Ce n’est pas nouveau dans le Disque-Monde : la foi est une force de création bien réelle. Parce que les gens croient en quelque chose, cela lui donne la possibilité d’exister. Hors, que se passe-t-il lorsque quelque chose auquel des millions de personnes croyaient plus ou moins disparaît ? Eh bien, toute cette foi doit bien trouver de nouveaux foyers dans lesquels se réfugier. Ainsi peuvent prendre vie plein de petite croyances mineures : l’oh-bon-dieu des gueules de bois, la fée Bonne Humeur, le monstre voleur de chaussettes ou mangeur de crayons… C’est assez amusant de voir comme Pratchett arrive ainsi à jongler entre innocence et critique. D’un côté, cette idée que notre foi est source de subsistance de ces créations imaginaires est touchante et assez courante dans les téléfilms de Noël lambdas ; d’un autre côté, le récit nous rappelle toute l’ambiguïté qu’il peut y avoir à mettre de telles idées dans la tête des enfants pour mieux les extirper en grandissant mais aussi le cynisme qui sommeille en chacun, prêt à croire dès qu’il y voit une opportunité d’y gagner quelque chose puisque, de toute façon, il n’a rien à y perdre.

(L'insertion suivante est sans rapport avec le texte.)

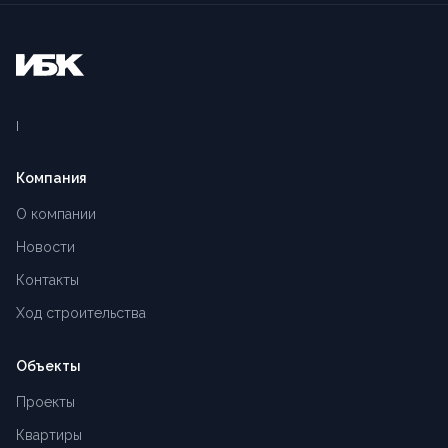
Компания
О компании
Новости
Контакты
Ход строительства
Объекты
Проекты
Квартиры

Par ailleurs, les fêtes de Noël riment aussi avec générosité – bon, ok, pas textuellement, mais vous avez compris l’idée – et Pratchett accorde une grande par à cette tradition dans son histoire. Entre beauté du geste et rappel de son hypocrisie, Pratchette n’oublie jamais sa joyeuse satyre. Il met en exergue à quel point il plus facile mais souvent bien moins significatif d’être généreux une fois par an lorsqu’on en a plus que les moyens et à quel point il est plus simple de rendre quelqu’un heureux en prenant en compte ses désirs plutôt qu’en plaquant sur sa pauvre vie une envolée charitable aussi soudaine que déplacée. Le message du roman n’est pas textuel sur cette question mais il laisse facilement entre la distinction entre une sorte de « bonne » et de « mauvaise » charité. Entre celle qui prend réellement en compte celui qui est dans le besoin et celle qui ne sert qu’à lustrer son propre égo.
En bref :
Ce nouveau tome du cycle de la Mort (romans des Annales du Disque-Monde mettant la Mort en scène comme personnage principal) ne déçoit pas et permet même à l’auteur d’affiner un peu le point de vue très particulier que ce personnage tout aussi particulier porte sur le monde. Entre innocence naïve et cynisme profond, Le Père Porcher nous renvoie aux longues nuits de Noël de notre enfance à guetter les clochettes du traîneau mais aussi celles à attendre sagement la pièce sous l’oreiller de la petite souris – ou de la fée des dents, culture britannique oblige ! – ou à craindre l’affreux croque-mitaine caché sous le lit. Et le tout, comme toujours, enrobé d’une bonne couche d’humour qui ne faillit jamais.